Non vorrei ci fosse un rischio di questo genere, mandare cioè Venezia alla deriva.

(Avevo messo una provocazione, sette cinesi in mezzo ad un deserto che si fanno fotografare. Naturalmente non posso competere con chi per professione si occupa di sviluppo territoriale, ma da parte mia il concetto è questo: anche il deserto fa turismo, pertanto anche se Venezia affonderà –come diceva Toni Musate nell’omonimo film- ci saranno comunque turisti in questa città.

Un’altra provocazione è questa: se in un deserto tutti portano acqua, questa verrà comunque assorbita dal deserto, occorre dunque un pozzo, nel nostro caso un’idea forte.

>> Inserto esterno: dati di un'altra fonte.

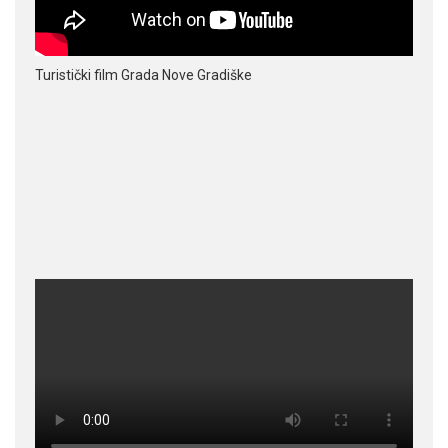
Turistički film Grada Nove Gradiške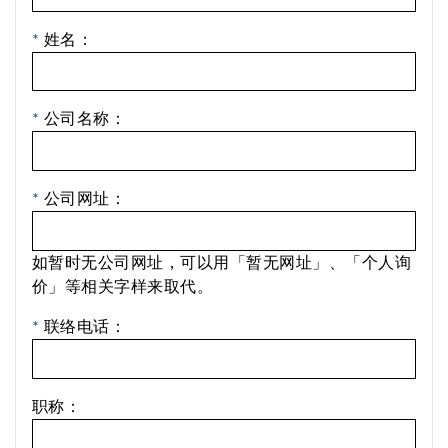
*
姓名：
*
公司名称：
*
公司网址：
如暂时无公司网址，可以用「暂无网址」、「个人询
价」等相关字样来取代。
*
联络电话：
职称：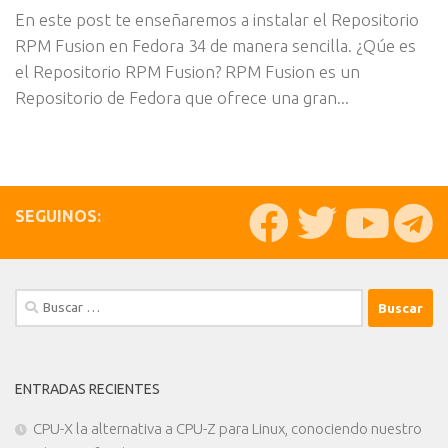
En este post te enseñaremos a instalar el Repositorio
RPM Fusion en Fedora 34 de manera sencilla. ¿Qúe es
el Repositorio RPM Fusion? RPM Fusion es un
Repositorio de Fedora que ofrece una gran...
SEGUINOS:
Buscar:
ENTRADAS RECIENTES
CPU-X la alternativa a CPU-Z para Linux, conociendo nuestro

Solo all’interno di questo pozzo d’acqua potrà rifiorire il deserto. Non si può continuare ad avere venti fronti aperti; mi sono dunque chiesto quale potrebbe essere l’idea forte, la soluzione per Venezia. Ho immaginato due idee fondamentali, di cui una è quella del marchio, come sosteneva De Rita. Considerando il grande patrimonio veneziano bisogna distinguere tra il produrre cultura e il consumare cultura. Venezia possiede molti eventi turistici che vengono consumati in modo passivo.

Il punto sta nel passare alla produzione di cultura in maniera innovativa e comunicativa: questa è la seconda idea. Non è un caso che io abbia qui al mio fianco un esperto di ICt ed un esperto di museo, infatti l’idea di coniugare produzione di cultura e ICT rappresenta una grande opportunità. Un pozzo per la Città delle Acque potrebbe essere la produzione multimediale di cultura.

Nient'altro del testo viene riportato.